It happens this way …
For any recovering perfectionist, reading “always” and “best” in the same sentence is a temptation to relapse. To my great relief, Don Miguel Ruiz softens this statement early in his discussion of the fourth agreement:
Under any circumstance, always do your best, no more, no less. But keep in mind that your best is never going to be the same from one moment to the next. Everything is alive and changing all the time, so your best will sometimes be high quality, and other times it will not be as good. When you wake up refreshed and energized in the morning, your best will be better than when you are tired at night. Your best will be different when you are healthy as opposed to sick … . Your best will depend on whether you are feeling wonderful and happy, or upset, angry, or jealous.
Phew! “Always” and “best” are relative not absolute.
During her 1965 college class in adolescent psychology, Dr. Anna Starr – who was as old as God and as wise – told a room full of us white-veiled novices, “Sometimes good enough is good enough.” That was news to young women who were on the path to perfection. How we ate, walked, prayed, slept, studied, did chores, and recreated were surrounded by rules that encouraged us to do each activity perfectly. Of course, being young and sometimes a bit clumsy, we broke dishes and Sacred Silence; we scorched veils and spilled coffee on senior sisters; we dumped a container of meat on the pantry floor, quickly scooped it up, and served it without a second thought.

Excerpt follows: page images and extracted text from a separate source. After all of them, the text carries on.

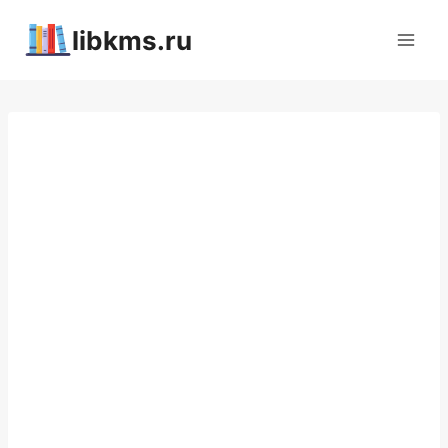
Перейти
libkms.ru
к
содержимому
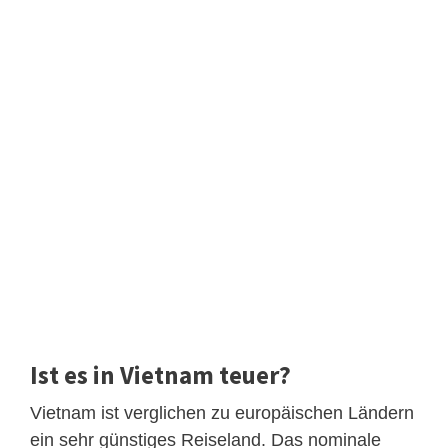
Ist es in Vietnam teuer?
Vietnam ist verglichen zu europäischen Ländern
ein sehr günstiges Reiseland. Das nominale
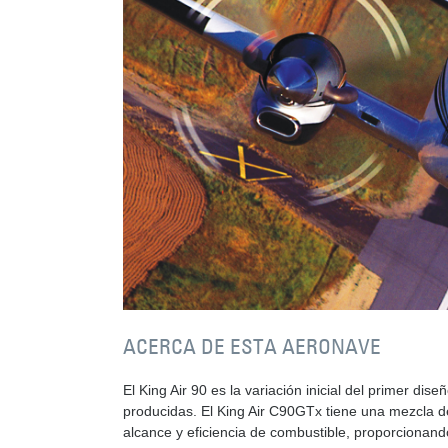
ACERCA DE ESTA AERONAVE
El King Air 90 es la variación inicial del primer dis
producidas. El King Air C90GTx tiene una mezcla d
alcance y eficiencia de combustible, proporcionand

Since none of these activities reached perfection, we had to confess these shortcomings in front of our Novice Director and each other. I’m not sure we felt too much self-judgment or regret — most of what we did were accidents – but we certainly felt these were legitimate bumps on the road to perfection.
The upshot was it took me decades to rid myself of shame when I made a mistake. Mistakes were moral failures, I thought, rather than keys to learning. Then one day I read somewhere, “Make more mistakes.” Bam! That thought slowly brought me around to a more balanced approach to navigating life on this planet. Recently, I wrote in a poem, “Believe what you want. I believe failures set us free and eternity holds enough time to get things right.”
And maybe that’s the key: always do your best to keep on learning and growing and finding joy and happiness in the every day of every day. That’s an agreement I can work on.